I started my career at a resort in Maldives, and that was my first job for six years. I worked with a lot of expat chefs and was exposed to an influx of cultures and worked with three different properties there.
I moved back and helped set up Leela Bangalore, moved to Dubai for two years before working at Flying Elephant, Park Hyatt. I helped revamp the menu at Park Hyatt while retaining a lot of the old dishes.
Cooking is the common subject that brings nationalities and cultures together. I was fascinated by Western cooking — French, Italian and European. I’m all about exploring new cuisines and traveling.
I miss everything about Indian cuisine when I travel! I’ve been travelling in Chennai and eating all the local food since I’ve come back and enjoying myself thoroughly. I was surprised that there were so many ingredients and locally grown ones too.
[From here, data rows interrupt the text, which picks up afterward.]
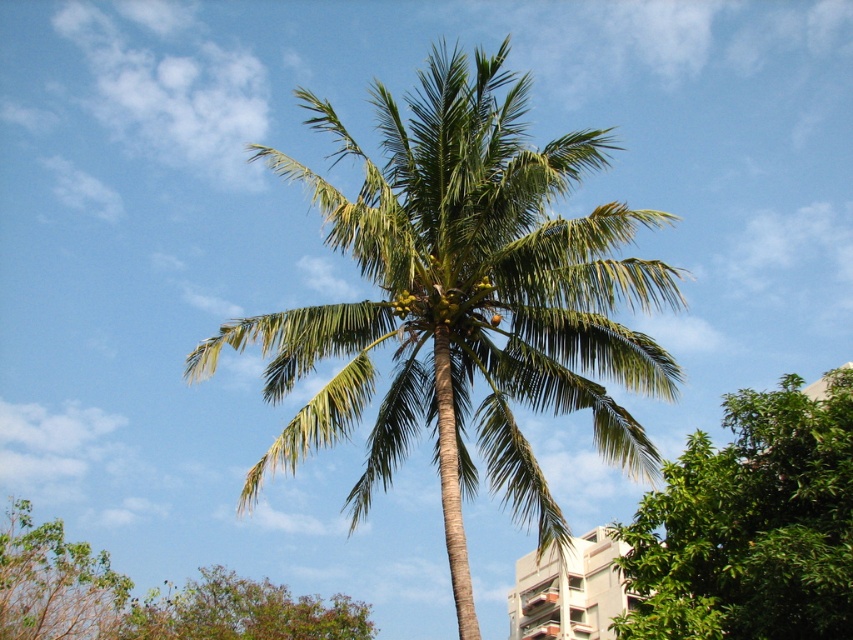 You are a landscape architect planning to install a new walkway between the green leafy palm tree at center and the brown leafy tree at lower left. The walkway needs to be 40 meters long to accommodate all visitors. Based on the scene, will the walkway fit between them?

The distance between the green leafy palm tree at center and the brown leafy tree at lower left is 41.01 meters. Since the required walkway is 40 meters long, it will fit comfortably between them with 1.01 meters of extra space.

You are standing at the base of the coconut palm tree in the center of the image. You notice two points marked in the scene. The first point is at coordinates point (366, 168), and the second is at point (668, 564). Which point is closer to you?

Point (668, 564) is closer to you because the other point is behind it according to the description.

You are standing in a garden and see two trees. There is a green leafy palm tree at center and a green leafy tree at center. Which one is positioned to the left?

The green leafy palm tree at center is positioned to the left of the green leafy tree at center.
Tamil Nadu has different cuisines too — Ambur side, Palliapalam, etc.
Indian food abroad is not that much, surprisingly. There are a few Indian restaurants with exclusive food, but if you compare it to other cuisines, it is not very well known. It’s sad how the other half the world still thinks Indian food is only butter chicken and biryani. It’s a huge country where different states have different techniques of cooking. From my side, I always try to educate people and tell them that there’s more to Indian food.
The best part is that you can pick up different cooking styles from different chefs and work around it and make it your own. I found comfort food interesting — it’s all about good food, right taste and right texture. It could be any cuisine, but it’s all about comfort; so nothing fancy.
I am also a fan of slow cooking, where the meat is cooked under pressure. The technique is very interesting because it actually locks in the juices and we cook it for four-five hours in low temperature. There isn’t a meat that is softer. A lot of top notch restaurants have started following this now.
I believe that less is more. I prefer small portions of everything and don’t prefer to have huge portions in one meal. Small plates, several items for a meal is always better. Which brings me to my next point — plating. This used to be given more importance earlier but today it’s more about the taste. When I was a couple of years old in the industry, I used to give this more importance. But with time I realised that it is not everything. It’s about taste, overall dining experience.